HigterFrequency パーティーレポート

ENGLISH PARTY REPORT

TRIANGLE presents D-NOX & BECKERS @ TRIANGLE, OSAKA

DATE : 27 February, 2010 (Sat)
LIVE : D-NOX & BECKERS (SPROUT)
DJS : D-NOX (SPROUT, VAPOUR, ELECTRIBE), Beckers (SPROUT, ELECTRIBE, BAROQUE),
Yasuhisa (Tetralogistics)
VJ : visualogic (TC Recordings)

Photo by High Chee's (SAI)
Photo by Terumi Tsuji





ドイツ・プログレッシブシーンの2大スター、D-Nox と Beckers。個々にDJ/プロデューサーとして活動をしていた彼らが 「D-Nox&Beckers」 としてタグを組み、'07年にデビューアルバム "Left Behind" をリリースした。その後は日本の Ground Beat, S.O.S を筆頭に、世界中のフェスティバルやクラブからのオファーが殺到、今ではプログレッシブファンのみならず、テクノファンをも唸らす人気っぷりだ。年に2、3回は来日するほどの親日家の彼らだが、意外なことに大阪には Beckers が来たことがあるだけで、D-Nox そして D-Nox&Beckers としての来阪は今回が初めて。しかもライブだけではなく、D-Nox そして Beckers それぞれのDJセットが楽しめるとのことで、生憎の悪天候にも関わらず多くのファンが TRIANGLE へ駆けつけた。

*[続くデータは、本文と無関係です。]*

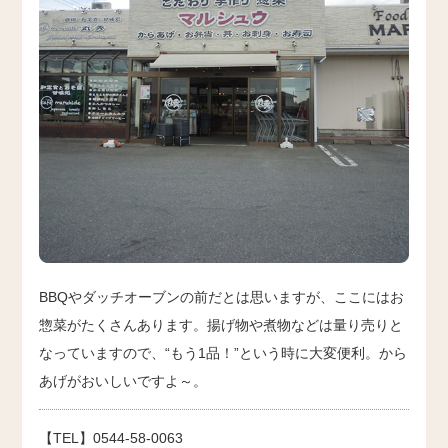
BBQやダッチオーブンの前だとは思いますが、ここにはお
惣菜がたくさんあります。揚げ物や煮物などは量り売りと
なっていますので、“もう1品！”という時に大変便利。から
あげがおいしいですよ～。
【TEL】0544-58-0063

12時過ぎにフロアへ着くと、ちょうど Beckers の DJセットがスタート。D-Nox&Beckers 名義のセットが増えてからは、ソロのプレイも多少テクノ寄りにはなってきているが、やはり根底にあるのは生粋のトランス魂。バリバリのサイケデリックでもなく、憂いを帯びたプログレッシブでもない、子宮に響く低音トランス。腰に来るベースとテクノの上音が絶妙なバランスだ。早くもフロアは汗だくの踊り子で溢れており、この日を待ちわびていたオーディエンスの気合いが十分すぎるほど伝わってくる。このペースで行くと最後まで体力が持たないと判断し、一旦5階ルーフトップフロアへ移動。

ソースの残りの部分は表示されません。